Founder, SeededGround

Justice Shorter is a skilled organizer/facilitator, Disability Justice amplifier and senior advisor on issues at the intersection of race, disability, gender, health, climate, and crises. She is a national expert on disability inclusive disaster protections, emergency management and humanitarian crises/conflicts. As a curator and composer, she has orchestrated immersive training experiences for thousands of participants worldwide. As a strategist and dreamscaper, she has worked with countless organizations to meaningfully and measurably enhance their equity efforts. Justice recently formed SeededGround, an agency devoted to content creation that centers people of color with disabilities. Determined to sow justice and harvest dreams, SeededGround projects are intentionally designed in ways that are imaginative and intersectional. Her work is lovingly wedded to worldbuilding our collective liberation into fruition.

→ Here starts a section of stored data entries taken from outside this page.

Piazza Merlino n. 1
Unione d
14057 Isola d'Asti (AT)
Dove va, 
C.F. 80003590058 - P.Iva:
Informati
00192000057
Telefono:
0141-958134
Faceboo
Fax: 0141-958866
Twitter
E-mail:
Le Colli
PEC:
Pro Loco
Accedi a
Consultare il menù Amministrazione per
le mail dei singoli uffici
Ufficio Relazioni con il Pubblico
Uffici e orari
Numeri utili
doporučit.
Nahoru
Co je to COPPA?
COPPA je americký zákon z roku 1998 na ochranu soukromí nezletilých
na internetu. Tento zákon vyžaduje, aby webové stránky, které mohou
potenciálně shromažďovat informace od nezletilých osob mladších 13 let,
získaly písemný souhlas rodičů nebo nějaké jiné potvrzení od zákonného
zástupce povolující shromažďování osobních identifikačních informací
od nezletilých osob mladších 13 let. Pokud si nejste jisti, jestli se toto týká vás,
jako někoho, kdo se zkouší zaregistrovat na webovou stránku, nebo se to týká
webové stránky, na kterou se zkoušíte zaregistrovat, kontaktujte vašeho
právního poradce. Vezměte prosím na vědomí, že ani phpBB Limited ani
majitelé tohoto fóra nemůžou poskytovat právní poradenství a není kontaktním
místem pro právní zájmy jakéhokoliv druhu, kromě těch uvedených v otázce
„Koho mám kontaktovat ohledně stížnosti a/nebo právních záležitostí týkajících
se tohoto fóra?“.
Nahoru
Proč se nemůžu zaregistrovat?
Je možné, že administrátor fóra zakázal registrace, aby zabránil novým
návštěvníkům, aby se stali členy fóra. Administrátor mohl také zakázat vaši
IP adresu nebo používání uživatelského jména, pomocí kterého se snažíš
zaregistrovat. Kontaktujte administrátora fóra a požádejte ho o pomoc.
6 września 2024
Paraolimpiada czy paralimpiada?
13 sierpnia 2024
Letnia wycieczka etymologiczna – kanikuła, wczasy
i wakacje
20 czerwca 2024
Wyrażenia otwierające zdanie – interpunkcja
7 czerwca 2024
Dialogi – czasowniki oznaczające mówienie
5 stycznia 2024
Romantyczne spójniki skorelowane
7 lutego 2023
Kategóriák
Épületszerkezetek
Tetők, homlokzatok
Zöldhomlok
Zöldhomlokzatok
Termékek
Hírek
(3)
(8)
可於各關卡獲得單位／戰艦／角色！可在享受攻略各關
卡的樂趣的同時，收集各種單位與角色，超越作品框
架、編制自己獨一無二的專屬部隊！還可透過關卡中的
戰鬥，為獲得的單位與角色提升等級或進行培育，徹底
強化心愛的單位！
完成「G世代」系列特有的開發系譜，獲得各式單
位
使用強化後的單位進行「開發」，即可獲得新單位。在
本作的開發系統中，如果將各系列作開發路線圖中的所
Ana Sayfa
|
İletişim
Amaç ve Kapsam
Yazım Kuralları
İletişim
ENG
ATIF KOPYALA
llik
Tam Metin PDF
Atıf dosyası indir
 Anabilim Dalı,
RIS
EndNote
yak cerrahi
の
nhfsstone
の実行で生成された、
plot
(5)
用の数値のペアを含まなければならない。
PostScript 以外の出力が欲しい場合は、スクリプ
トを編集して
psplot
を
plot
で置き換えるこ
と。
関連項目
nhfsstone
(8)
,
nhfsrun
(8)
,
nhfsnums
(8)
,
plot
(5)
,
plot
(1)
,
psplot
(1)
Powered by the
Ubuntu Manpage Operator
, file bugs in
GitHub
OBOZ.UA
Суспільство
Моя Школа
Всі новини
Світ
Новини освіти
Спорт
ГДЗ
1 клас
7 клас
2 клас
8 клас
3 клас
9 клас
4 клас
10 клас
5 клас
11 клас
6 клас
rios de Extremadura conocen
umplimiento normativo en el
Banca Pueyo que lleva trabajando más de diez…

Shaylin Sluzalis and Germán Parodi

Co-Executive Directors, The Partnership for Inclusive Disaster Strategies

Shaylin Sluzalis (she/her) and Germán Parodi (he/him) are the Co-Executive Directors of The Partnership for Inclusive Disaster Strategies – the U.S. Disability and Disaster Hub, led by and for Disabled people throughout disasters. They both come from independent living and disability rights backgrounds, and are both persons with disabilities. Both their experiences led them to be powerful advocates and activists. Shaylin and Germán's journey responding to disasters and emergencies began in 2017 when they were deployed to Puerto Rico following Hurricane Maria as disabled first responders meeting the needs of disaster-impacted people with disabilities. Which now fuels their dedicated and focused work in inclusive emergency management and community resilience nationwide.

Vance Taylor

Chief, Office of Access and Functional Needs, California Governor's Office of Emergency Services

Luis “Vance” Taylor is the Chief of the Office of Access and Functional Needs at the California Governor’s Office of Emergency Services. Vance leads the team responsible for ensuring the needs of individuals with disabilities and persons with access or functional considerations are identified and integrated into the State’s emergency management systems before, during, and after disasters. Vance was appointed by President Biden to serve as a member of the President's National Infrastructure Advisory Council (NIAC) in 2022. As a member of the NIAC, Vance advised the White House on how to reduce physical and cyber risks and how to improve the security and resilience of the nation’s critical infrastructure sectors. Born and raised in the San Francisco Bay Area, Vance was diagnosed with muscular dystrophy as a child and uses a power wheelchair. He has worked in Washington, D.C. as an advisor for two different members of Congress, directed security policy at a national water association, and been a principal at a ranked homeland security and emergency management consulting firm. Vance is a nationally recognized public speaker and advocate for individuals with Disabilities. Vance has a Master’s degree in homeland security from the University of Connecticut and an undergraduate degree from Brigham Young University in communications. He is married to his sweetheart, Casey, and they have two wonderful daughters. Vance and his family live in Rancho Cordova, CA.

Elizabeth Yeampierre

Executive Director, Uprose

Elizabeth Yeampierre is an internationally recognized Puerto Rican climate justice leader of Black and Indigenous ancestry, born and raised in NYC. Elizabeth is co-chair of the Climate Justice Alliance, a national frontline led organization and Executive Director of UPROSE, Brooklyn's oldest Latino community-based organization. Elizabeth was the 1st Latina Chair of the USEPA National Environmental Justice Advisory Council and opening speaker for the 1st White House Council on Environmental Quality Forum on Environmental Justice under Obama. Elizabeth was featured in the NY Times as a visionary paving the path to Climate Justice, named by Apolitical as Climate 100: The World’s Most Influential People in Climate Policy , featured in Vogue as one of 13 international Climate Warriors, Oprah’s list of Future Rising- more recently a 2025 TIME Magazine Closer and People Magazine in Español Climate Change leader. She has spoken at Oxford, the Hague and the Pasteur Institute in Paris.